» **Data for the task**:
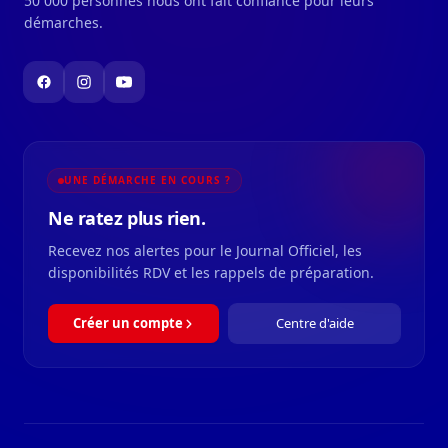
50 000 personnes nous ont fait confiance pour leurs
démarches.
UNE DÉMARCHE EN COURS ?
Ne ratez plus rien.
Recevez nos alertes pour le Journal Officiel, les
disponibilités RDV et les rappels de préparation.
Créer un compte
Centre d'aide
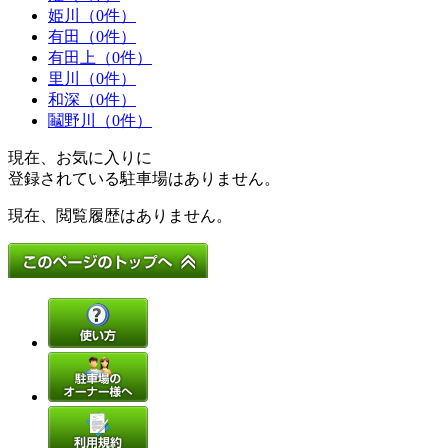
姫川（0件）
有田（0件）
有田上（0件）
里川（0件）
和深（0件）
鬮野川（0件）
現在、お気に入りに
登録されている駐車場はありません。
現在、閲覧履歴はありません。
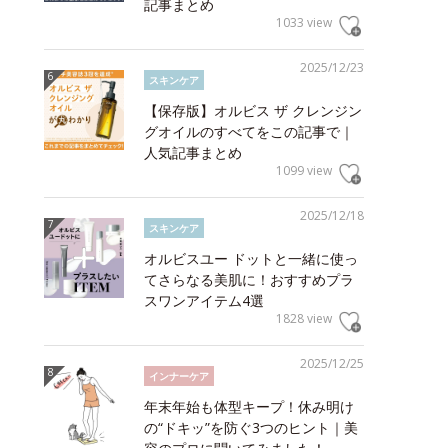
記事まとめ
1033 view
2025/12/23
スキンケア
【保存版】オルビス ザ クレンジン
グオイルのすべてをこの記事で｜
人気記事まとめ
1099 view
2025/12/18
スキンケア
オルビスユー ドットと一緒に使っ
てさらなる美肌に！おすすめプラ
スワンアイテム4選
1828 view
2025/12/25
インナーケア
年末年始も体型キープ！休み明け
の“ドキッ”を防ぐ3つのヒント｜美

--

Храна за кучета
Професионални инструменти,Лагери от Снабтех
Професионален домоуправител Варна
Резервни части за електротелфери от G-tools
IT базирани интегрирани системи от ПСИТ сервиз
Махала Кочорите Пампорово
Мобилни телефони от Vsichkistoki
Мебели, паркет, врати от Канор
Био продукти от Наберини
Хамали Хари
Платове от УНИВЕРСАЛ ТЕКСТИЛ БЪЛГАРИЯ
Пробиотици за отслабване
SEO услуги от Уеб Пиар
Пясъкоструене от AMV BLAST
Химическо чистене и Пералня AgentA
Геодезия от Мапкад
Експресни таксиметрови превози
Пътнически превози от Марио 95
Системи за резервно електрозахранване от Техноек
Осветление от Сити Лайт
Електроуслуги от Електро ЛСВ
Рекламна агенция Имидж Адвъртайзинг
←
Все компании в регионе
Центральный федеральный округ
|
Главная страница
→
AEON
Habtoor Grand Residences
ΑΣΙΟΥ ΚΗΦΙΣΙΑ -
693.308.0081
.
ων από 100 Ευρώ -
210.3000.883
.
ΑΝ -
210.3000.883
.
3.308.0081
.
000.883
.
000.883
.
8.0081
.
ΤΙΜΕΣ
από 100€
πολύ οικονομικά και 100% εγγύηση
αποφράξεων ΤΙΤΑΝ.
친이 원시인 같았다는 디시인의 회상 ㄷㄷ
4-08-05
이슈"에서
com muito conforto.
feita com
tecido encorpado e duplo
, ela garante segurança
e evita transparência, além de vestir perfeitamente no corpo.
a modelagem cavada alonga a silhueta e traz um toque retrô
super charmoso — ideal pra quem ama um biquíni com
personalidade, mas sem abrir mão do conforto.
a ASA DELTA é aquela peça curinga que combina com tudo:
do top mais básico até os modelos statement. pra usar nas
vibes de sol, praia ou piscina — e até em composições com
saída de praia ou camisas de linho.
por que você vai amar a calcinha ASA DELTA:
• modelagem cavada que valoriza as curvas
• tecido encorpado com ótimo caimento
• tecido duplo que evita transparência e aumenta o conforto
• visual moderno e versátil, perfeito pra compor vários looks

---

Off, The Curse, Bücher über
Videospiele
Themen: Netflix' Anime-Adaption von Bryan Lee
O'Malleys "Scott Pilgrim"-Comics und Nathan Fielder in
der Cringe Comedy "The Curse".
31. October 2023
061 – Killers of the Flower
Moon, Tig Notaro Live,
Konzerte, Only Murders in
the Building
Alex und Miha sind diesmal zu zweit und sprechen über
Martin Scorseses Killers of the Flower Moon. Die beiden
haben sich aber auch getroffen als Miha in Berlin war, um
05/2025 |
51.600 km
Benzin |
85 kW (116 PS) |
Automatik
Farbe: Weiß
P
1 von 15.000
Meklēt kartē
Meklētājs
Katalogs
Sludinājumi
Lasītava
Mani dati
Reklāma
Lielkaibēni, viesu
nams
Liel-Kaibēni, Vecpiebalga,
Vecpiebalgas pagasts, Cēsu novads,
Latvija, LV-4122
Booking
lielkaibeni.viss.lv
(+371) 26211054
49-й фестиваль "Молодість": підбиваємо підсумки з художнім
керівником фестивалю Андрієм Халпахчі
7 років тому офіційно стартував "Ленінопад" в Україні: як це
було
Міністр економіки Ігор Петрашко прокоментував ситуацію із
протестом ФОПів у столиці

» **Work order**: With the line holding "Nathan Fielder in" as the first and the line holding "протестом ФОПів у столиці" as the last, please transcribe exactly the lines of the material above in that range and nothing else.

» **Your solution**:
O'Malleys "Scott Pilgrim"-Comics und Nathan Fielder in
der Cringe Comedy "The Curse".
31. October 2023
061 – Killers of the Flower
Moon, Tig Notaro Live,
Konzerte, Only Murders in
the Building
Alex und Miha sind diesmal zu zweit und sprechen über
Martin Scorseses Killers of the Flower Moon. Die beiden
haben sich aber auch getroffen als Miha in Berlin war, um
05/2025 |
51.600 km
Benzin |
85 kW (116 PS) |
Automatik
Farbe: Weiß
P
1 von 15.000
Meklēt kartē
Meklētājs
Katalogs
Sludinājumi
Lasītava
Mani dati
Reklāma
Lielkaibēni, viesu
nams
Liel-Kaibēni, Vecpiebalga,
Vecpiebalgas pagasts, Cēsu novads,
Latvija, LV-4122
Booking
lielkaibeni.viss.lv
(+371) 26211054
49-й фестиваль "Молодість": підбиваємо підсумки з художнім
керівником фестивалю Андрієм Халпахчі
7 років тому офіційно стартував "Ленінопад" в Україні: як це
було
Міністр економіки Ігор Петрашко прокоментував ситуацію із
протестом ФОПів у столиці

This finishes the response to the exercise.